[DATA SHOWN]:
########################################
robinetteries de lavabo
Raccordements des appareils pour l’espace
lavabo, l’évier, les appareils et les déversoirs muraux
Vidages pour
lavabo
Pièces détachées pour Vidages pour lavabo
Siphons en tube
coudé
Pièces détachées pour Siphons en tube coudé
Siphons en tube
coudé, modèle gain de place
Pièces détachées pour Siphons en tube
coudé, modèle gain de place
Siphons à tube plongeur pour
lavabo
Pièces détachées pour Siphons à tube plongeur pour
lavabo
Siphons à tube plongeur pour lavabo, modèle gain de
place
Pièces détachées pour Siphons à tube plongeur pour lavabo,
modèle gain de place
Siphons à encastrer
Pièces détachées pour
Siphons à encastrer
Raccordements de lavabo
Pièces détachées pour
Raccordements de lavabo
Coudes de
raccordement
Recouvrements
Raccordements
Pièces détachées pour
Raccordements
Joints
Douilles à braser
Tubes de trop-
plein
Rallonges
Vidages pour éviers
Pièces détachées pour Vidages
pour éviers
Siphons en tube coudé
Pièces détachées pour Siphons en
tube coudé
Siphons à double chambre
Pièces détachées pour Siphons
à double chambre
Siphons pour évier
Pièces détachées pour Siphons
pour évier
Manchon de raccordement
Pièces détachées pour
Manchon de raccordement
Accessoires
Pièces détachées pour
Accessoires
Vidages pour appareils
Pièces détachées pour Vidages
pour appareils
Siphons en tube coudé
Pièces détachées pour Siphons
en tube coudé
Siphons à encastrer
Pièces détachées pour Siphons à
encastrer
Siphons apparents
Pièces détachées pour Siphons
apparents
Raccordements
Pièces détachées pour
########################################
[INSTRUCTIONS TO FOLLOW]: Print all of the records, leaving each one exactly as it appears above.

[COMPLETED TASK]:
robinetteries de lavabo
Raccordements des appareils pour l’espace
lavabo, l’évier, les appareils et les déversoirs muraux
Vidages pour
lavabo
Pièces détachées pour Vidages pour lavabo
Siphons en tube
coudé
Pièces détachées pour Siphons en tube coudé
Siphons en tube
coudé, modèle gain de place
Pièces détachées pour Siphons en tube
coudé, modèle gain de place
Siphons à tube plongeur pour
lavabo
Pièces détachées pour Siphons à tube plongeur pour
lavabo
Siphons à tube plongeur pour lavabo, modèle gain de
place
Pièces détachées pour Siphons à tube plongeur pour lavabo,
modèle gain de place
Siphons à encastrer
Pièces détachées pour
Siphons à encastrer
Raccordements de lavabo
Pièces détachées pour
Raccordements de lavabo
Coudes de
raccordement
Recouvrements
Raccordements
Pièces détachées pour
Raccordements
Joints
Douilles à braser
Tubes de trop-
plein
Rallonges
Vidages pour éviers
Pièces détachées pour Vidages
pour éviers
Siphons en tube coudé
Pièces détachées pour Siphons en
tube coudé
Siphons à double chambre
Pièces détachées pour Siphons
à double chambre
Siphons pour évier
Pièces détachées pour Siphons
pour évier
Manchon de raccordement
Pièces détachées pour
Manchon de raccordement
Accessoires
Pièces détachées pour
Accessoires
Vidages pour appareils
Pièces détachées pour Vidages
pour appareils
Siphons en tube coudé
Pièces détachées pour Siphons
en tube coudé
Siphons à encastrer
Pièces détachées pour Siphons à
encastrer
Siphons apparents
Pièces détachées pour Siphons
apparents
Raccordements
Pièces détachées pour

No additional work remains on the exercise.